● The problem
"Terms & Conditions (93, 2114)" appears in one line; retype that line and all lines following it through the end of the records, with nothing left out or added.

• • • •

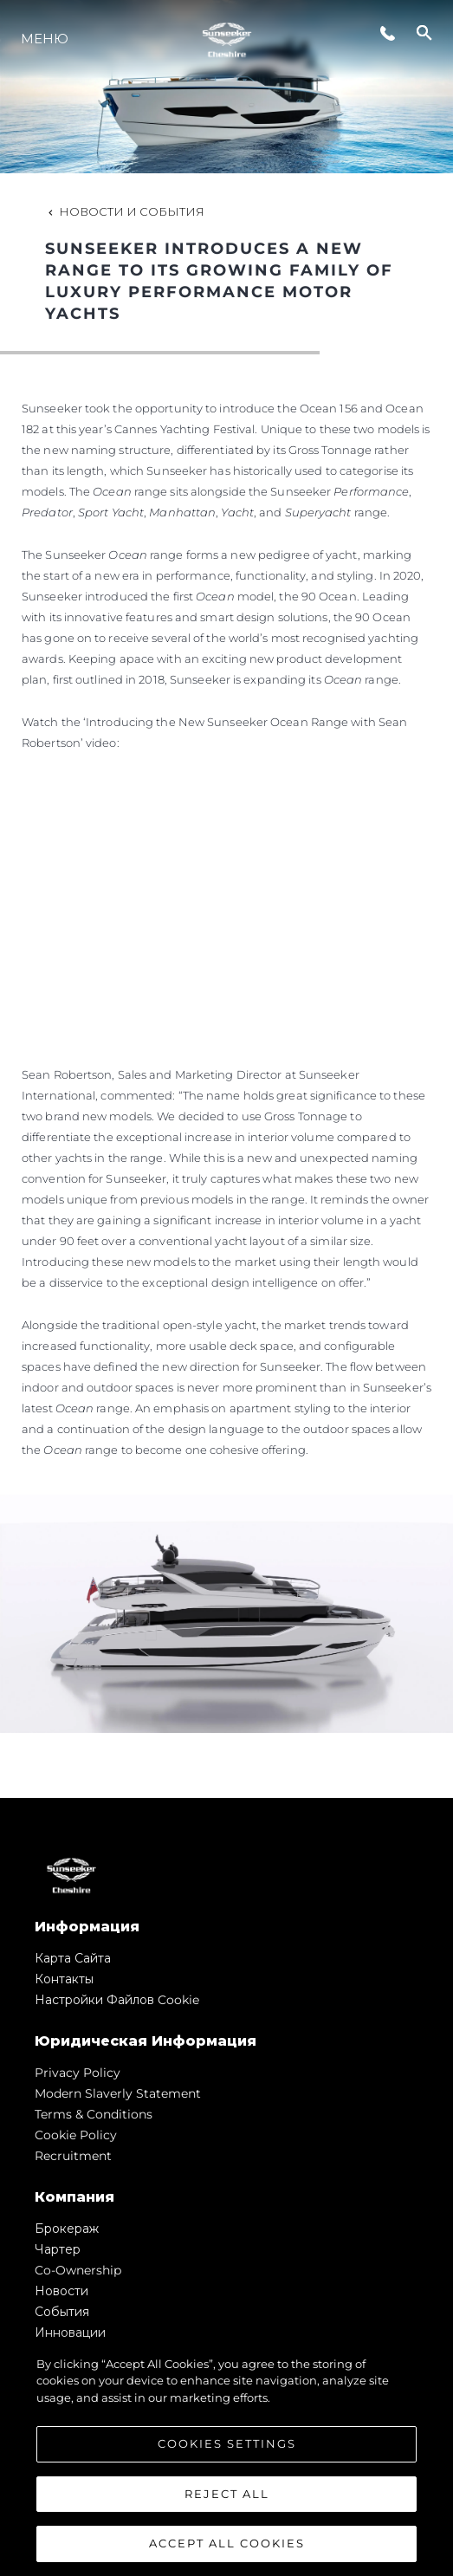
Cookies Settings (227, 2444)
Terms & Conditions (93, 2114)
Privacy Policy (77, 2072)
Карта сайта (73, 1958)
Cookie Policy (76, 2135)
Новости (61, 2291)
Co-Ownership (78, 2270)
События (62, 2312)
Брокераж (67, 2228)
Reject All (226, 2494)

• • • •

● Written response
Terms & Conditions (93, 2114)
Privacy Policy (77, 2072)
Карта сайта (73, 1958)
Cookie Policy (76, 2135)
Новости (61, 2291)
Co-Ownership (78, 2270)
События (62, 2312)
Брокераж (67, 2228)
Reject All (226, 2494)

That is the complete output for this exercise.